A alta nos preços reflete a redução da oferta nas centrais de abastecimento, resultado da desaceleração da safra de verão em regiões produtoras importantes.
Na capital paulista, a média do tomate foi de R$ 110 por caixa entre os dias 2 e 6 de março, um avanço de 55,2% em relação à última semana de fevereiro.
Em Belo Horizonte, o produto foi comercializado a R$ 106,84 por caixa, com alta de 45,7% no mesmo comparativo.
No Rio de Janeiro, os preços chegaram a R$ 128,75 por caixa, um aumento de 26,2%. O maior avanço foi registrado no atacado de Campinas, onde a cotação média atingiu R$ 140,71 por caixa, um salto de 85% em relação à semana anterior.
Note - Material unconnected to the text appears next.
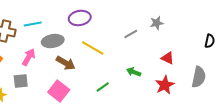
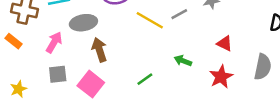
yellow line: (93, 48) -> (150, 20), moved
brown arrow: (66, 63) -> (99, 50), turned -138
gray square: (21, 81) -> (58, 74), moved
Segundo o Cepea, essa valorização ocorre em um momento de redução da oferta. A safra de verão está perdendo ritmo após o pico de colheita, especialmente na região de Caçador, em Santa Catarina, que é uma área produtora significativa.
Além da diminuição da oferta, a concentração da produção e da maturação dos frutos, impulsionada por temperaturas mais elevadas, resultou em um maior volume colhido em um curto período, seguido de uma queda momentânea da oferta disponível no mercado.
As chuvas recentes em polos produtores do Sudeste também têm afetado a qualidade e a disponibilidade do produto. Atacadistas relataram que as precipitações em regiões como Nova Friburgo, no Rio de Janeiro, e Venda Nova do Imigrante, no Espírito Santo, causaram problemas nos frutos, como manchas e rachaduras, reduzindo o volume comercializável.
Com a menor oferta nos entrepostos, os preços reagiram rapidamente na primeira semana do mês. O mercado agora espera acompanhar o ritmo da colheita nas próximas semanas para avaliar se as cotações continuarão pressionadas ou se haverá recomposição da oferta.
A produção nacional de tomate é de 4,5 milhões de toneladas, obtidas de uma área de 60,5 mil hectares, distribuídos principalmente entre os estados de Goiás, São Paulo, Minas Gerais e Santa Catarina.